'We know a genocide is being committed there': US ambassador says China using an Uyghur athlete as Olympic torchbearer is effort to 'distract us'
- China said a torchbearer at the Olympics opening ceremony was an Uyghur.
- The Uyghurs, a Muslim Turkic minority group, have been subject to human rights abuses in China.
A US ambassador said China's choice to have an Uyghur athlete as a torchbearer during the Olympic opening ceremony for the 2022 winter games was an attempt to "distract" from the human rights abuses against the Turkic Muslim minority group.
"We've made our position very, very clear on the situation in China. This is not business as usual," US Ambassador to the United Nations Linda Thomas-Greenfield told CNN's "State of the Union" on Sunday. "We know that a genocide has been committed there."
Dinigeer Yilamujiang, a cross-country skier, who the Chinese said is an Uyghur was chosen to light the Olympic Cauldron on Friday.
The choice to have Yilamujiang as a torchbearer comes as China faces criticism for human rights abuses of the minority group.

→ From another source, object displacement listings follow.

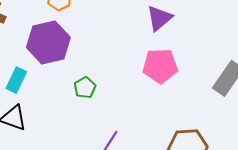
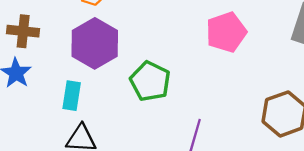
green pentagon: (85, 88) -> (150, 81), size x1.6

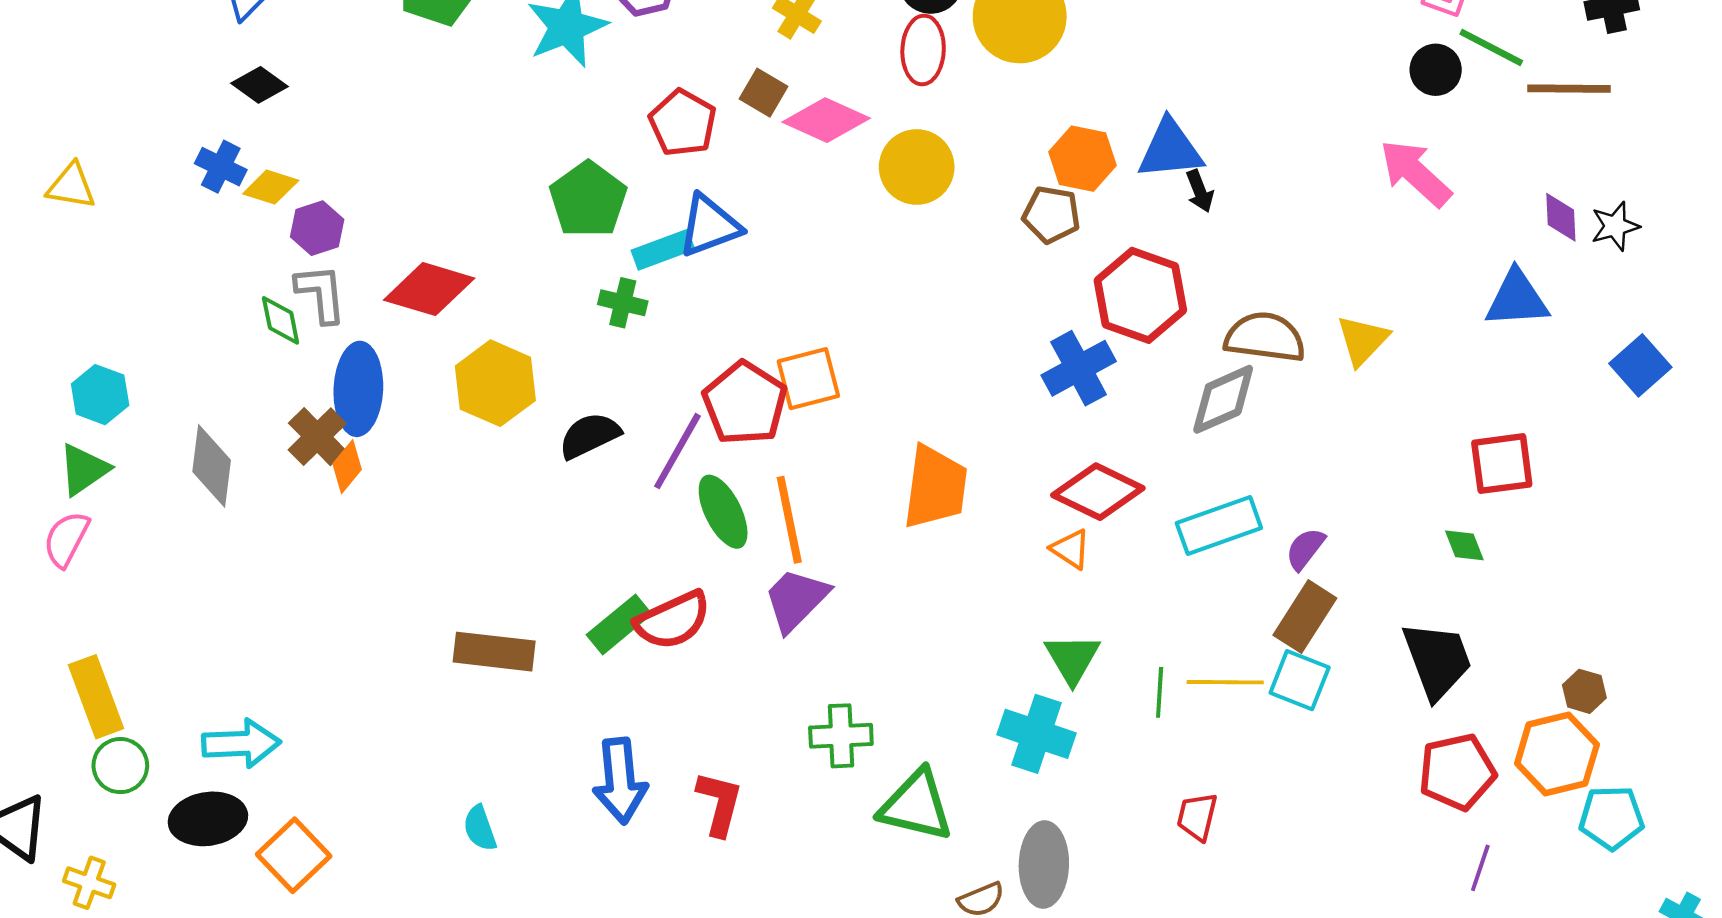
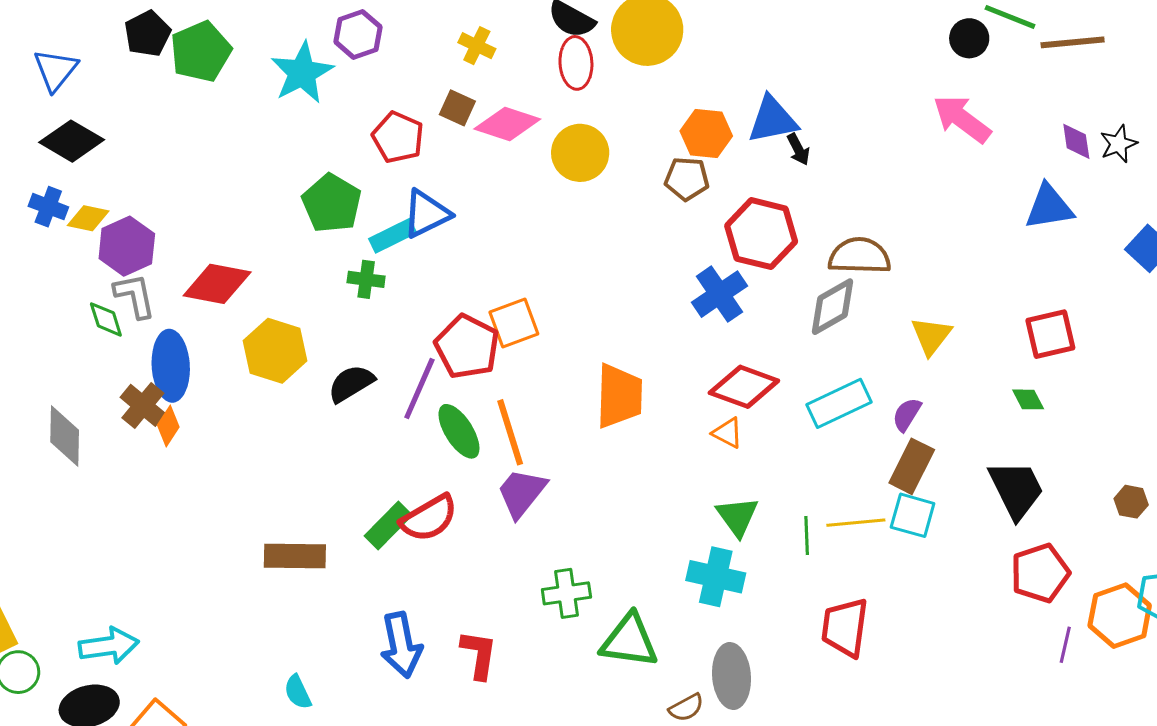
black diamond: (260, 85) -> (72, 141), size x1.5
purple hexagon: (317, 228) -> (127, 246), size x1.4
yellow triangle: (1363, 340) -> (931, 336), moved
orange hexagon: (1557, 754) -> (1120, 616), moved
red trapezoid: (1197, 816) -> (845, 627), size x1.6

On Sunday, Thomas-Greenfield told CNN that Yilamujiang's presence at the Olympics as a torchbearer does not change China's treatment of the Uyghurs or the US position on human rights abuses.
"It is important that the audience that participated and witnessed this understand that this does not take away from what we know is happening on the ground there," she said.
Human Rights Watch said the Chinese Communist Party has detained as many as one million Uyghur Muslims in hundreds of prisons and detention centers in Xinjiang and the surrounding region.
People who have been inside the centers — either as a visitor, employee, or inmate — have spoken of forced consumption of forbidden foods in Islam, such as pork, mass surveillance, and various other forms of psychological and physical torture.
"This is an effort by the Chinese to distract us from the real issue here at hand, that Uyghurs are being tortured, and Uyghurs are the victims of human rights violations by the Chinese, and we have to keep that front and center," Thomas-Greenfield said.